Gov. Mike Parson is expected in Kansas City Friday to kick off a mass COVID-19 vaccination event. Roughly 8,000 people with appointments are expected to get the one-dose Johnson & Johnson vaccine at the Truman Sports Complex.

It’s the first mass inoculation event in Kansas City south of the river, and it comes weeks after the region began begging for the same treatment as many rural communities.

However successful the two-day event turns out to be, though, it can’t disguise the continuing failure of the state government, and Parson personally, to equitably and efficiently deliver essential COVID-19 protection. Missouri’s distribution effort remains a mess.

As of Monday, one study showed, Missouri ranked 44th in the nation in the number of people fully vaccinated.

That is a failure. And there is simply no good explanation for it.

“I am concerned,” Sen. Jerry Moran of Kansas said this week, in a joint news conference with Sen. Roy Blunt of Missouri. “We don’t want Kansas (39th) or Missouri to be at the bottom of the list.”

Confusion and frustration continue to be a part of the vaccine hunt in the state, particularly among older Missourians, the poor, and urban residents. Many lack the time or resources to schedule appointments, or find rides to remote vaccine locations.

Stories of residents searching for a vaccination can be found everywhere on social media. People who live in urban areas such as Kansas City and St. Louis are driving hours for their shots, and must drive back for a second dose in many cases.

“When people are driving 4 hours from St. Louis to get the vaccine, we have a massive problem,” one Missourian said on Twitter. In some rural counties, doses have been discarded.

“Wasted time, money and doses have been hallmarks of Parson’s vaccine rollout,” wrote Deborah Baker of St. Louis County.

Facebook groups and Twitter bots have surfaced which enable residents to learn about available vaccines. The digital tools are welcome, and the volunteers who put them together deserve our thanks.

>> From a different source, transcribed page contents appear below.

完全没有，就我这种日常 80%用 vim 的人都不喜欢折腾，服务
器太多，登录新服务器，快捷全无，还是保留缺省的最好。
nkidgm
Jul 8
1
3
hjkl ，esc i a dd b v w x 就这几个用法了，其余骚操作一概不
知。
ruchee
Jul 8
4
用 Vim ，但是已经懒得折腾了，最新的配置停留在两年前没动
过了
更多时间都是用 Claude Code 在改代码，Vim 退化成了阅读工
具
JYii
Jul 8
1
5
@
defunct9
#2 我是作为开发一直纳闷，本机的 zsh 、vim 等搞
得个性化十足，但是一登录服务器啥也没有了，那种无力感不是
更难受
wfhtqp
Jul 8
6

But it’s beyond ridiculous that Missourians must rely on ad hoc efforts to find vaccines. Missouri should have offered these tools from the beginning. It should be easy to find a vaccination site and set up an appointment, without facing long drives or uncertainty.

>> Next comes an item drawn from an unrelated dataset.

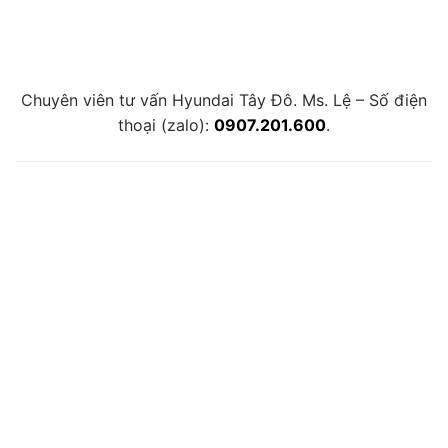
Chuyên viên tư vấn Hyundai Tây Đô. Ms. Lệ – Số điện
thoại (zalo):
0907.201.600
.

Rural areas get more shots, but aren’t using them

Missouri’s failure in this regard has drawn national attention.

Parson has insisted that all areas of the state have been treated equally. “There is no one area getting more vaccine than the other,” he said in late February.

As we’ve reported, that’s not true. Kansas City-Jackson County is lumped in with 12 other largely rural counties when vaccines are passed out, so the count is skewed. Parts of Kansas City are vaccine deserts.

But even giving the governor the benefit of the doubt, it’s clear rural areas aren’t using the vaccine at the same rate as urban and suburban communities. In some southern Missouri counties, vaccination rates are half the rates in populated central Missouri.

That reluctance has been obvious for weeks, and should have prompted the governor to send more shots where they’re wanted. It makes no sense for people to travel to vaccines. Vaccines should travel to people.

This weekend’s mass vaccine event at Arrowhead, and similar events in St. Louis, are encouraging signs that someone has gotten through to the governor. But much more must be done.

“One mass vaccination event is not enough,” Mayor Quinton Lucas said last week. “Kansas Citians need clarity and consistency, not just a one-off event.”

Kansas Citians don’t want special treatment, and they don’t begrudge their rural neighbors the vaccines that can slow the spread of COVID-19. But the city’s need is real and obvious, and Gov. Parson, who has underplayed and mismanaged this crisis from the start, must do far more to respond.